Stop after the line with "Identität dieser natürlichen"; until then, please copy every line of the records word for word from the first.

_ _ _ _ _ _ _

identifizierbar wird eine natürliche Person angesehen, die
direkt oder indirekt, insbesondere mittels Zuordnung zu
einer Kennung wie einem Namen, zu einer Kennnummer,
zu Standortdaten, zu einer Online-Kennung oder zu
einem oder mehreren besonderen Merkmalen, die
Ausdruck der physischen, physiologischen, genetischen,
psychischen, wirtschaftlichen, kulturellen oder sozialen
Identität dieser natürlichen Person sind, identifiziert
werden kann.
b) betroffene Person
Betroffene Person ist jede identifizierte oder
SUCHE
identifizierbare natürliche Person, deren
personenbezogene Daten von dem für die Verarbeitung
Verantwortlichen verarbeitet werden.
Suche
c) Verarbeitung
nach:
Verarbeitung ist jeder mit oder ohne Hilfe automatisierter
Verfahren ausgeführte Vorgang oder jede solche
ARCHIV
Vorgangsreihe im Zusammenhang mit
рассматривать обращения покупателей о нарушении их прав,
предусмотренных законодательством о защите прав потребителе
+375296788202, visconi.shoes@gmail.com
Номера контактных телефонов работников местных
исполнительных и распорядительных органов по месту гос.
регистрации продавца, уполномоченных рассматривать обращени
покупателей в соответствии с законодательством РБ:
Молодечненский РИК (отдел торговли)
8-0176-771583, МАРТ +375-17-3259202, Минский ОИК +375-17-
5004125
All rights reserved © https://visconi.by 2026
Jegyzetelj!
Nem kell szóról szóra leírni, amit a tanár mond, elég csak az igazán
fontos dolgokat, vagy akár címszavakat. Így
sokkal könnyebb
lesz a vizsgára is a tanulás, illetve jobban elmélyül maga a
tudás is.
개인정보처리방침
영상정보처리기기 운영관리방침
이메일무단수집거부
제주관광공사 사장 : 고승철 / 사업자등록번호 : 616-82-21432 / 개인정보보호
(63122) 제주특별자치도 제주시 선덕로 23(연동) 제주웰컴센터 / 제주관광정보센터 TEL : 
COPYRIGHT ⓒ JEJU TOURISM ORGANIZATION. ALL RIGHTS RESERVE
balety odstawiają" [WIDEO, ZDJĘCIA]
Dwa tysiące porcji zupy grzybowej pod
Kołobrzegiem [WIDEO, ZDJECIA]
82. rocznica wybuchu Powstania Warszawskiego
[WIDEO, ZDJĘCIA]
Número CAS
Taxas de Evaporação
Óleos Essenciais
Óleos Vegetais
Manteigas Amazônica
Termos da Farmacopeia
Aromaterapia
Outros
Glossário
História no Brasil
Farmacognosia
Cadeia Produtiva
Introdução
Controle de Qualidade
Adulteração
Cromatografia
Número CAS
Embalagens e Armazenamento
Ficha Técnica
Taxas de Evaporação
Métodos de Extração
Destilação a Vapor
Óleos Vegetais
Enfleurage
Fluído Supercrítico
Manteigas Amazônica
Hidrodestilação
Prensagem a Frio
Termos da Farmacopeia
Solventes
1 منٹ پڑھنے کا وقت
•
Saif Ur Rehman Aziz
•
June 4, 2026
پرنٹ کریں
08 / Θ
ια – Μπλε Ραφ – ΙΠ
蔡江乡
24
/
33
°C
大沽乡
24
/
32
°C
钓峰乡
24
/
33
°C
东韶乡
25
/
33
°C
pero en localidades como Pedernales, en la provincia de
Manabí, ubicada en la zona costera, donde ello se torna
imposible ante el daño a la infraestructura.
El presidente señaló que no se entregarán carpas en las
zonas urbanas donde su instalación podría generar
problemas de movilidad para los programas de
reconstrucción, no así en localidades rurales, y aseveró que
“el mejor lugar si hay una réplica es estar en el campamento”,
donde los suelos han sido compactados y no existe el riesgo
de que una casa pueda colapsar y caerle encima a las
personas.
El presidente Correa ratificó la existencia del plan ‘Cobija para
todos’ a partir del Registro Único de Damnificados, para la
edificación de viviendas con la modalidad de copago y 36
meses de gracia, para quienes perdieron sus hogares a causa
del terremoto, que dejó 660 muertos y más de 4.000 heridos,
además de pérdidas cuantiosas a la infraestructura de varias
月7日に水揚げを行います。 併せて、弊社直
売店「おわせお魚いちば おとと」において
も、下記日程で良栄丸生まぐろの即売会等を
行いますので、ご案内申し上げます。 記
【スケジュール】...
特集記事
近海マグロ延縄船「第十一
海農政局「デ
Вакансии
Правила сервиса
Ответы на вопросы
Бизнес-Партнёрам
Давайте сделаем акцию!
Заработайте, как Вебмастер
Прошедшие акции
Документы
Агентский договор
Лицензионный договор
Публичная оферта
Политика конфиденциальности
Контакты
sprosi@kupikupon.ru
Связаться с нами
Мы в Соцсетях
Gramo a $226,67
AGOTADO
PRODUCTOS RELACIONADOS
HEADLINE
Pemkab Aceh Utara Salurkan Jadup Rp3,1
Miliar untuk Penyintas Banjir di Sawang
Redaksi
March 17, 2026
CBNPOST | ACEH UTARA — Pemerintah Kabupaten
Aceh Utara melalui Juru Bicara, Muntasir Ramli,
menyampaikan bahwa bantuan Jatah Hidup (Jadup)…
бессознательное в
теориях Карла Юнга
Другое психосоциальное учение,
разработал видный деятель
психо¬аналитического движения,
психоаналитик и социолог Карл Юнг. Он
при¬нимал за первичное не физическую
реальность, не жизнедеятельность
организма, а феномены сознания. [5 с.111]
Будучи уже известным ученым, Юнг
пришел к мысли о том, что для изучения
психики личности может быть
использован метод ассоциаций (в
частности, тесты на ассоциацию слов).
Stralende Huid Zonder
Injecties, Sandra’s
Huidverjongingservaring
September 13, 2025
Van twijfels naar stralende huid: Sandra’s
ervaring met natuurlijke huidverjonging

_ _ _ _ _ _ _

> [SOLUTION]:
identifizierbar wird eine natürliche Person angesehen, die
direkt oder indirekt, insbesondere mittels Zuordnung zu
einer Kennung wie einem Namen, zu einer Kennnummer,
zu Standortdaten, zu einer Online-Kennung oder zu
einem oder mehreren besonderen Merkmalen, die
Ausdruck der physischen, physiologischen, genetischen,
psychischen, wirtschaftlichen, kulturellen oder sozialen
Identität dieser natürlichen Person sind, identifiziert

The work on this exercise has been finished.